The consensual practices of states like the U.S. and the UK. are time-consuming, often frustrating, and usually suffused with compromise and half-measures. That is why we rely on professional, experienced persons to undertake them; it is too difficult for amateurs to manage these practices. This is especially true in a time, like our own, when politics is so partisan, and the media so bitterly opportunistic. Yet we really have no choice in the matter: the surest way to lose our way, to take on the characteristics of a state of terror, is by failing to rely on our conventions and processes of consent when as now we are in a period of relative tranquillity. Otherwise, when catastrophe does strike we will eagerly cast aside the ways of consent because they will appear – as they in fact will be – too cumbersome and ineffectual to provide security.
Let me summarize: We need not sacrifice our constitutional freedoms to win the Wars against Terror. Indeed, the principal point of this book is to draw attention to the fact that twenty-first century terrorism poses a dangerous threat to those freedoms. Claims that the US. Constitution doesn’t apply abroad, or that habeas corpus is a quaint irrelevance, or that persons can be held incommunicado indefinitely, are ones with which I have little sympathy. But neither do I believe that there is a God-given right to not be burdened with carrying an identity card, or to not disclose to the government information we have gladly given to private corporations or that they have collected with our consent. The wars of the twentieth century have given us the conviction that the threat to our liberties would come from a totalitarian state; now we are locked into this way of thinking heedless of the fact that in the twenty-first century such threats can come from relatively small groups that are not associated with a state. Looking around for a threatening state, we end up indicting our own.

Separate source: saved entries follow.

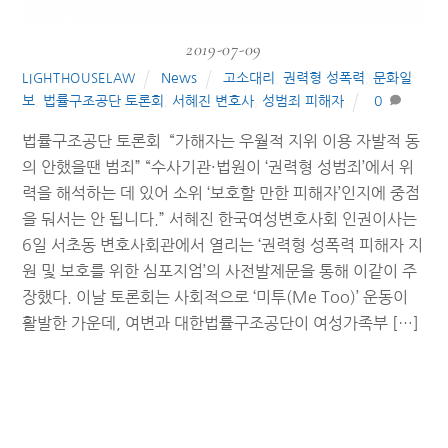
2019-07-09
News
고소대리
,
권력형 성폭력
,
문화일
LIGHTHOUSELAW
보
,
법률구조공단 토론회
,
서혜진 변호사
,
성범죄 피해자
0
법률구조공단 토론회 “가해자는 우월적 지위 이용 자발적 동
의 안했을땐 범죄” “수사기관·법원이 ‘권력형 성범죄’에서 위
력을 해석하는 데 있어 소위 ‘보호할 만한 피해자’인지에 중점
을 둬서는 안 됩니다.” 서혜진 한국여성변호사회 인권이사는
6일 서초동 변호사회관에서 열리는 ‘권력형 성폭력 피해자 지
원 및 보호를 위한 심포지엄’의 사전발제문을 통해 이같이 주
장했다. 이날 토론회는 사회적으로 ‘미투(Me Too)’ 운동이
활발한 가운데, 여변과 대한법률구조공단이 여성가족부 […]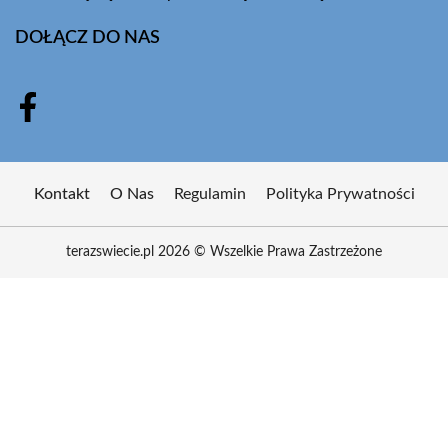
DOŁĄCZ DO NAS
Kontakt
O Nas
Regulamin
Polityka Prywatności
terazswiecie.pl 2026 © Wszelkie Prawa Zastrzeżone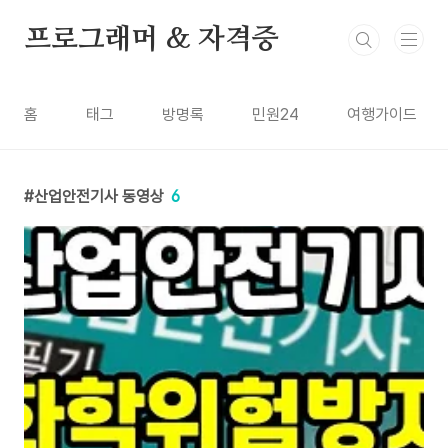
본문 바로가기
프로그래머 & 자격증
홈
태그
방명록
민원24
여행가이드
산업안전기사 동영상
6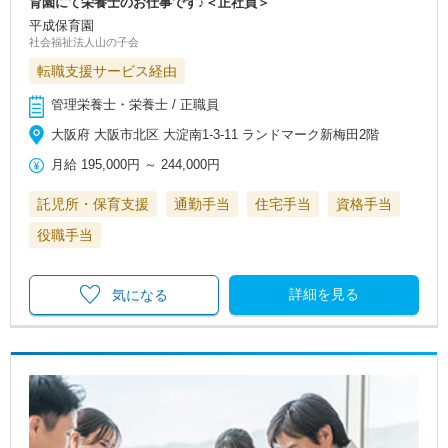
育園にて栄養士のお仕事です♪＜正社員＞
平成保育園
社会福祉法人山の子会
転職支援サービス経由
管理栄養士・栄養士 / 正職員
大阪府 大阪市北区 大淀南1-3-11 ランドマーク新梅田2階
月給
195,000円
～
244,000円
託児所・保育支援
通勤手当
住宅手当
資格手当
役職手当
詳細を見る
気になる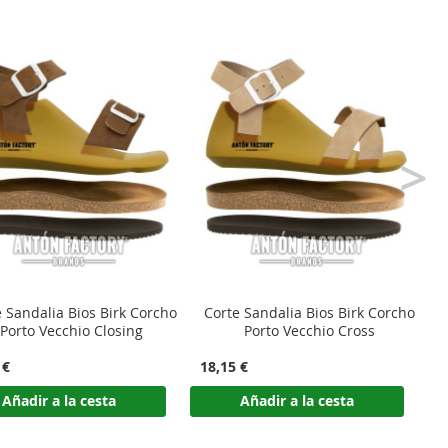
>
ecesario aplicar ningún producto antes del montaje.
 Sandalia Bios Birk Corcho
Corte Sandalia Zueco Bios Birk
Porto Vecchio Cross
Corcho Santorini
 €
24,20 €
1
planta de corcho.
Añadir a la cesta
Añadir a la cesta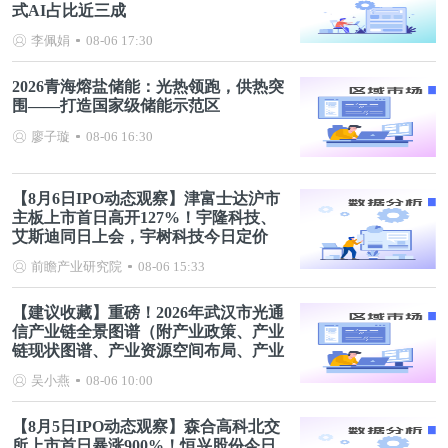
式AI占比近三成
李佩娟
08-06 17:30
2026青海熔盐储能：光热领跑，供热突
围——打造国家级储能示范区
廖子璇
08-06 16:30
【8月6日IPO动态观察】津富士达沪市
主板上市首日高开127%！宇隆科技、
艾斯迪同日上会，宇树科技今日定价
前瞻产业研究院
08-06 15:33
【建议收藏】重磅！2026年武汉市光通
信产业链全景图谱（附产业政策、产业
链现状图谱、产业资源空间布局、产业
链发展规划）
吴小燕
08-06 10:00
【8月5日IPO动态观察】森合高科北交
所上市首日暴涨900%！恒兴股份今日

We should not abandon the constitutional restraints on the executive that distinguish states of consent. Indeed, this book is aimed at forestalling a situation in which we might be forced to declare martial law because we refused to debate openly and to act through our customary representative processes to write laws that would anticipate such a crisis. But neither do I believe that all the post-Watergate reforms in the US have the sanctity of the structures of government that are constitutional in nature.
The principal recommendation of my Plague Treatise is that we pay more attention to our vulnerabilities. We need to build up our immune systems, which include our alliances, and our laws. Right now we are focused on a particular virus – call it the Islamist flu – and we are tempted to imagine that future conflicts will be, like this one, a clash of cultures. In fact this is unlikely. We must continue our fight against the flu; where possible we need to get flu shots and treatment, like progress toward resolving the Israeli-Palestinian conflict that might lower the temperature of the patient. But in the long run, we have to prepare for sicknesses from many other quarters, including those of which we have as yet no knowledge.